= Henry Hope, 3rd Baron Rankeillour =

Scottish landowner, soldier and barrister

Henry John Hope, 3rd Baron Rankeillour (20 January 1899 – 2 December 1967) was a Scottish landowner, soldier, barrister, and member of the House of Lords.

==Life==
The younger son of James Hope, 1st Baron Rankeillour (1870–1949), and a direct descendant of Sir Thomas Hope, 1st Baronet (1573–1646) and Charles Hope, 1st Earl of Hopetoun (1681–1742), Hope was educated at the Royal Military College, Sandhurst, and commissioned into the Scots Guards. He saw active service during the First World War, after which he trained as a barrister, and in 1925 was called to the bar from the Middle Temple.

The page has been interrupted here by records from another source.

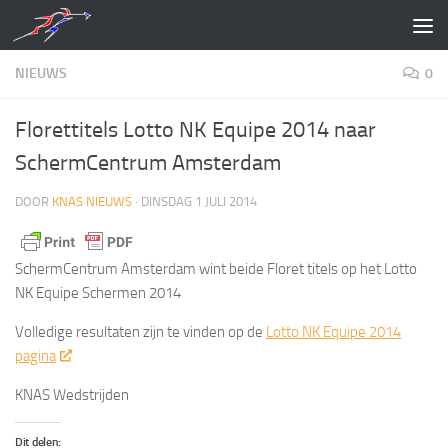
Doorgaan naar inhoud
NIEUWS
0
Florettitels Lotto NK Equipe 2014 naar
SchermCentrum Amsterdam
DOOR
KNAS NIEUWS
·
DINSDAG 1 JULI 2014
SchermCentrum Amsterdam wint beide Floret titels op het Lotto
NK Equipe Schermen 2014
Volledige resultaten zijn te vinden op de
Lotto NK Equipe 2014
pagina
KNAS Wedstrijden
Dit delen:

On 19 December 1933, Hope married Mary Sibyl Ricardo, a daughter of Colonel Wilfred Ricardo DSO of Hook Hall, Surrey. They had a son, Peter St Thomas More Henry Hope (1935–2005), who succeeded him as the fourth baron, and a daughter, Anne Mary Elizabeth (born 1936).

In the war of 1939-45, Hope returned to his regiment and rose to the rank of Colonel. A Roman Catholic, he was appointed as a Knight of Malta.

In 1958, Hope succeeded his elder brother as Baron Rankeillour and inherited an estate based at Achaderry House, Roy Bridge, Inverness-shire. In the Lords, he chose to sit as a Conservative.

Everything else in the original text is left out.